For the last seven months, I worked with several clients to help them develop their writing skills, craft blog posts, create social media content, and pitch articles – all while I was falling deeper and deeper into the depths of my own dark hole of writer’s block.

Here’s a glimpse into my wordless world:

Me: “OK. Today, I’m going to write. I will write EVERY day for at least an hour, and it’s going to be awesome.”
While in the shower lathering my hair: Words are freely flowing through my mind. I mean, I’ve practically written out the entire blog post in my head. All I have to do is sit down and type it up. I think, “OK. I’ve got this!”
Sitting down at my laptop I think: Where oh where did those words go? Vanished. I have nothing to say, nothing to write. What the crap am I doing with my life?
The rest the day: I spend the remaining part of the day writing for my clients and not myself: “Why can’t I do this for my own work? Dammit.”

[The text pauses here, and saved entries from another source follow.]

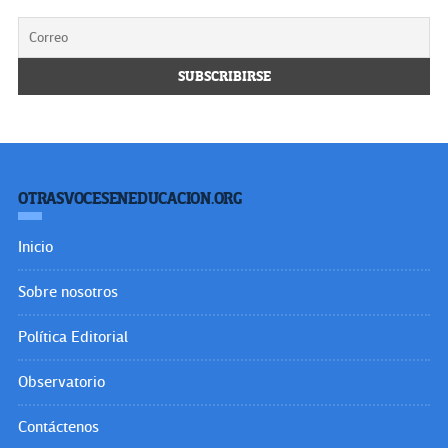
OTRASVOCESENEDUCACION.ORG
Inicio
Sobre nosotros
Política Editorial
Observatorio
Contáctenos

Then it starts over with me going to bed promising myself, tomorrow will be the day, that I finally write again.

Countless blog posts and business projects have been sucked into this black hole such as:

29 Things I Learned From My 29th Year
Death’s Ability to Transform
Why Work/Life Balance Doesn’t Actually Exist

…along many more.

I’ve learned a lot during this process. We start these negative cycles, and they feel nearly impossible to break. Nearly. What I know now is that we are our own source of biggest resistance, but it can be challenging to recognize this when we are in the thick of it.

And that’s where I was…in the thick of it all.

2013 was by far the hardest year of my life. It wore me down, beat me up, and spit me out so often, that I felt as if there was nothing left inside. I started to question EVERYTHING. Life, death, love, what I was doing, and my purpose.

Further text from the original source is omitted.